Paralotniarz zginął popisując się przed znajomymi
52-letni paralotniarz z Wisły zginął popisując się przed znajomymi. Mężczyzna uczepił się startującego instruktora i spadł z wysokości około 200 metrów - informuje TVP Info.
22.08.2015 21:33
Tragiczny wypadek miał miejsce w sobotę wczesnym popołudniem w rejonie Skrzycznego. 52-latek z Wisły chciał wraz ze znajomymi polatać na paralotni ze szczytu Skrzycznego. Podczas przygotowań wpadł na pomysł żartu, który przerodził się w tragiczny wypadek.

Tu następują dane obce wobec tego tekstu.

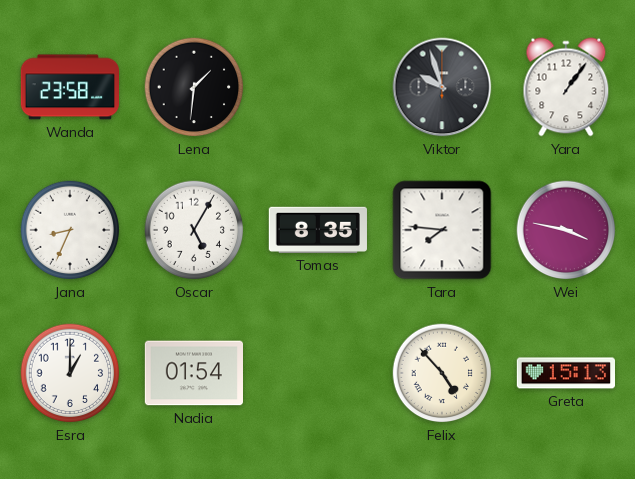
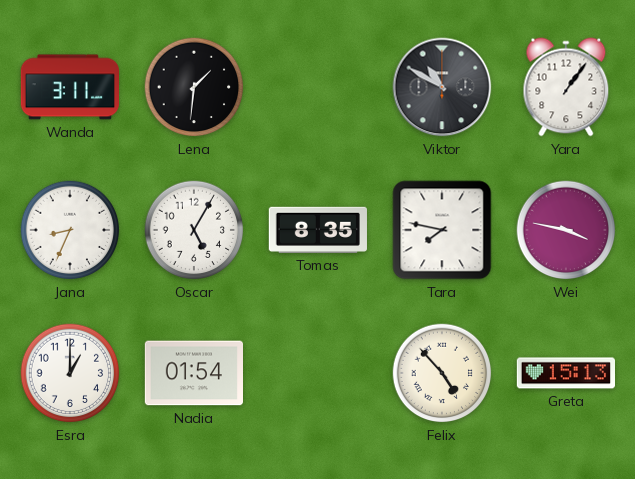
Wanda: 23:58 -> 3:11
Viktor: 9:57 -> 10:50
Tara: 7:46 -> 7:47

– Z ustaleń wynika, że mężczyzna dla żartu, prawdopodobnie chcąc popisać się przed znajomymi, uczepił się startującego instruktora-paralotniarza, próbując uniemożliwić mu lot. Nagły, bardzo silny podmuch wiatru uniósł obu mężczyzn. Uczepiony nie był w stanie się utrzymać. Runął z wysokości ok. 200 metrów na drzewa Jaworzyny w rejonie Skrzycznego – poinformowała Elwira Jurasz, oficer prasowy bielskiej policji.
Mężczyzna nie miał założonego sprzętu. Reanimacja przybyłych na miejsce lekarzy nie odniosła skutku. 52-latek zmarł. Przyczyny zdarzenia wyjaśniają policjanci ze Szczyrku i Bielska-Białej.